Sotto questo aspetto il 1973 fu l’anno peggiore. Tutto ebbe inizio al GP del Sudafrica, in quel di Kyalami, una pista molto diversa rispetto a quella che possiamo ammirare oggi.


In quell’edizione il dramma venne solo sfiorato. Alla partenza della corsa Denny Hulme scattò in testa, Regazzoni si avviò lentamente e venne superato dall’idolo locale Jody Scheckter.

Arrivati appena al secondo giro ecco il fattaccio: il duo di testa faceva gara a se mentre dietro, in piena rimonta, ecco che accadde una collisione tra Regazoni, Ickx e Hailwood.


Ebbe la peggio il ticinese. La sua BRM, colpita nella parte anteriore, prese fuoco e il pilota all’interno era immobile, svenuto e avvolto dalle fiamme sprigionate dalla benzina caduta sugli scarichi roventi.

Come al solito in questi casi, furono attimi che parevano interminabili. Clay Regazzoni stava seriamente rischiando di perdere la vita. E come capitava spesso in quel periodo, i soccorsi erano tardivi e del tutto inadeguati.
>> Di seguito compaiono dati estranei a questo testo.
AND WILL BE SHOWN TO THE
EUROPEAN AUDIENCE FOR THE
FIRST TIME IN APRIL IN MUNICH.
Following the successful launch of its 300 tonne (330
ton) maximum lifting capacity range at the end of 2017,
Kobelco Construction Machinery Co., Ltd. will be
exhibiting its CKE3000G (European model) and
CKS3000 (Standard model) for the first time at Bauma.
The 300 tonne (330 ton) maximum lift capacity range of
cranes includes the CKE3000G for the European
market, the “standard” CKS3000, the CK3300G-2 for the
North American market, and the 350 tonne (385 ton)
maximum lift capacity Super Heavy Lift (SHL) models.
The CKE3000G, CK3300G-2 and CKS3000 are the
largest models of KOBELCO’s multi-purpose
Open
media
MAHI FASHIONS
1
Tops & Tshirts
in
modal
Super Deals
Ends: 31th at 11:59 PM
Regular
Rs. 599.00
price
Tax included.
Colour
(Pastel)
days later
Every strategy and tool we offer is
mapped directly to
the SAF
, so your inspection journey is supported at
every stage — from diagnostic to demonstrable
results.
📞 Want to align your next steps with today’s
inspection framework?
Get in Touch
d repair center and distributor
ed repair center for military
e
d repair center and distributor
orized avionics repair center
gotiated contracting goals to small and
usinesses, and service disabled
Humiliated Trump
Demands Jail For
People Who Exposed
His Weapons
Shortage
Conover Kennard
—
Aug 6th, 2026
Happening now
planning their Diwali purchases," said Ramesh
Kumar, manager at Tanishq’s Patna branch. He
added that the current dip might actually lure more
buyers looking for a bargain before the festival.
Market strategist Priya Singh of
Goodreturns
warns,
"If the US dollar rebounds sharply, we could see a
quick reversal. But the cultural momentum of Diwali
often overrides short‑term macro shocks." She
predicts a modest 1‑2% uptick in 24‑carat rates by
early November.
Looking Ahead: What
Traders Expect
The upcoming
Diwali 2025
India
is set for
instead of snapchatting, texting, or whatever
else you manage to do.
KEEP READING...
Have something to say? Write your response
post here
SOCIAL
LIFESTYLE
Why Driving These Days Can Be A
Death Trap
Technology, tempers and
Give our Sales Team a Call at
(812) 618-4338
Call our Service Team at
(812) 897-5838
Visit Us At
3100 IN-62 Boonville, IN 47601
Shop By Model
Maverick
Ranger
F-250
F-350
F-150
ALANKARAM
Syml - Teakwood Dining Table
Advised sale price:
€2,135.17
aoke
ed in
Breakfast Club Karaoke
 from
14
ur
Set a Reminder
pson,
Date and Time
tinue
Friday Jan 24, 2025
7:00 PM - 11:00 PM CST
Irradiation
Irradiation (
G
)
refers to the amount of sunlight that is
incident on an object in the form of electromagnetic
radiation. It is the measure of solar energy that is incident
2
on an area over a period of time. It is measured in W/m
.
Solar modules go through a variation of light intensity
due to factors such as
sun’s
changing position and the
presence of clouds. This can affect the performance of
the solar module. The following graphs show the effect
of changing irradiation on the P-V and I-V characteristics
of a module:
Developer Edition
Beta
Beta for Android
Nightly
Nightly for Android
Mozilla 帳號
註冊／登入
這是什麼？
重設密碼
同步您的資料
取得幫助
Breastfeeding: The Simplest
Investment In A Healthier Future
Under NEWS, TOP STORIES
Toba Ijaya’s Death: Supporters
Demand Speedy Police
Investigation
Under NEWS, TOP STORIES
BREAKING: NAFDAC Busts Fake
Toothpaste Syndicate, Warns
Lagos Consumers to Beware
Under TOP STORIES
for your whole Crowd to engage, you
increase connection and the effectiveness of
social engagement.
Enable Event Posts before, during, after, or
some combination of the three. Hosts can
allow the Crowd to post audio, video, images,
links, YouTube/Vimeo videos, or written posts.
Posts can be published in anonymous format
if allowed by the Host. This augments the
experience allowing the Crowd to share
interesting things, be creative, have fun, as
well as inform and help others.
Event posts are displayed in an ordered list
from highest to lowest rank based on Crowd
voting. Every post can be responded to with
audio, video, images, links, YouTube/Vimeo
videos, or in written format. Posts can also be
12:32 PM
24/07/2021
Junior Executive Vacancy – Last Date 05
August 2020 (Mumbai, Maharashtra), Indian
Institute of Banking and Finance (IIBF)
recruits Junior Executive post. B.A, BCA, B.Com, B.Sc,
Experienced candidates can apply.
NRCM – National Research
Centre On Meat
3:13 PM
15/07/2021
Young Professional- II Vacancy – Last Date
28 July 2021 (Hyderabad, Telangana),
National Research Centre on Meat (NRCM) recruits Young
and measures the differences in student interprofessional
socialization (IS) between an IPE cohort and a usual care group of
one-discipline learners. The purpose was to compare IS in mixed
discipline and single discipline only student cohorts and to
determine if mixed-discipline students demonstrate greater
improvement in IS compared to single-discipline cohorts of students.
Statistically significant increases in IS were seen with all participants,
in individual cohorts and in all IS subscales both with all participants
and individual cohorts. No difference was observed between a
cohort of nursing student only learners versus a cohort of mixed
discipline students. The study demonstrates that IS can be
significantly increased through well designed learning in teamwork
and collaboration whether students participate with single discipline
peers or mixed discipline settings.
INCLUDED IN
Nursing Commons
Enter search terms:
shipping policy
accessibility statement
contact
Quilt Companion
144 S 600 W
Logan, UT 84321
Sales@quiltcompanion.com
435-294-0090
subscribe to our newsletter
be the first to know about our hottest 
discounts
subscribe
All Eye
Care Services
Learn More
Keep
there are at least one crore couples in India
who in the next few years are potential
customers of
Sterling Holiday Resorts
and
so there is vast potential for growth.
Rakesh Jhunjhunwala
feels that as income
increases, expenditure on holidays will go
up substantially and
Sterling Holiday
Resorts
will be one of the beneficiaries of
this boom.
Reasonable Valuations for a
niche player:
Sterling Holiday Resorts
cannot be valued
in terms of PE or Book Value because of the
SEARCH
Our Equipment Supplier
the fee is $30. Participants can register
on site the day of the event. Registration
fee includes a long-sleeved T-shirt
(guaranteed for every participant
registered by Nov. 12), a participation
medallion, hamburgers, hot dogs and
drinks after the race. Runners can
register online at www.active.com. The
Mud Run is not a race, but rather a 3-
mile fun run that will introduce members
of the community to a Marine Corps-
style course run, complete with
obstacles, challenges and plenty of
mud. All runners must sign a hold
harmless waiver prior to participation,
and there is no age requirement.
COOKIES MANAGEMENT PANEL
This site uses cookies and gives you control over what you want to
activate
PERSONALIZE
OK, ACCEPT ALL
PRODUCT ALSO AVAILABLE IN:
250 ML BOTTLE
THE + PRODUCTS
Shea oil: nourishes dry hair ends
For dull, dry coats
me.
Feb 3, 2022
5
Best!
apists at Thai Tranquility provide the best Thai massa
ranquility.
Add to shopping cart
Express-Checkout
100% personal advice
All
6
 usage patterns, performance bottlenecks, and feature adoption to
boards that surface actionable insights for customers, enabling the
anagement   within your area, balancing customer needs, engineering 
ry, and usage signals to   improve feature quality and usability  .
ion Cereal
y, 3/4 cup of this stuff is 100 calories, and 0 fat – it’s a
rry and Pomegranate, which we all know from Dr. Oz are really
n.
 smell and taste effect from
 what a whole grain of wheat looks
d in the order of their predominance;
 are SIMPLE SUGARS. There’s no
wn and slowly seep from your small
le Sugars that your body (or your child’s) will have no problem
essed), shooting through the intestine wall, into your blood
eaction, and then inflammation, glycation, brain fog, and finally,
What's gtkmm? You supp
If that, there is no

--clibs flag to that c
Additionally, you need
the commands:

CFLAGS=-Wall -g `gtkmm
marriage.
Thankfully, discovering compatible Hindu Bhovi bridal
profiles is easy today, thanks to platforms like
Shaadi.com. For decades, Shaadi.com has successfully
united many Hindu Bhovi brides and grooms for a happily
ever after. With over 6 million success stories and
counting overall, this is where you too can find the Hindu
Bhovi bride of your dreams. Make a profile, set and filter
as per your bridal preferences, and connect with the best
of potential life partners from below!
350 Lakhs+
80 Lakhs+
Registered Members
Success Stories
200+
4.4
Ma anche in quel caso, l’aiuto venne proprio da un collega di Regazzoni. Uno che ne condivideva i rischi in pista. I piloti erano quelli che più di tutti erano sensibili ai temi del rischio perché erano proprio loro a rischiare la pelle. E quindi ecco che, eroico, Hailwood si lanciò nelle fiamme, liberò Regazzoni dalle cinture e cercò di estrarlo dalle lamiere incandescenti.

 

Il contatto con con la monoposto infuocata provocò a sua volta un principio d’incendio alla tuta di Hailwood che, nonostante il pericolo crescente, riuscì a portare Regazzoni fuori dall’abitacolo riuscendo ad estinguere anche le fiamme dalla propria tuta, aiutato anche dai commissari di percorso, intervenuti finalmente. 

 

Il dramma, solo sfiorato, non mise in secondo piano l’impresa di Jackie Stewart che, partito dalla settima fila con la monoposto del compagno Cevert, in sei giri si portò a ridosso dei primi e – nonostante le bandiere bianche e le bandiere blu (per invitare a prestare attenzione agli ostacoli e lasciare strada ai mezzi di soccorso) esposte in pista – superò di slancio i propri avversari portandosi in testa alla gara.

Il team McLaren non voleva accettare questo sopruso ed espose reclamo contro la condotta dello scozzese che, per difendersi a sua volta, a fine corsa riferì ai commissari e ai suoi accusatori che l’esposizione della bandiera blu aveva per implicito che ogni tentativo di sorpasso fosse valido e che comunque il luogo dell’incidente era molto lontano dal punto di esposizione di quelle bandiere. Il risultato fu convalidato.

 

L’impresa dello scozzese, polemiche comprese, pose serie domande a tutto il circus: le norme erano uguali per tutti? Se non fosse stato l’alfiere della Tyrrell a subire le bandiere ma uno dei tanti piloti comprimari, i commissari avrebbero accettato le scuse del pilota a fine corsa? Il risultato finale sarebbe cambiato? 

 

In realtà la Federazione non aveva la forza di punire il miglior pilota in pista ma l’aspetto più grave è che sembrava non voler dare importanza all’incidente, considerando il rischio e l’eventuale impatto come componenti di ogni gara. Era il periodo in cui la si pensava cosi, anche per per non perdere fascino e audience.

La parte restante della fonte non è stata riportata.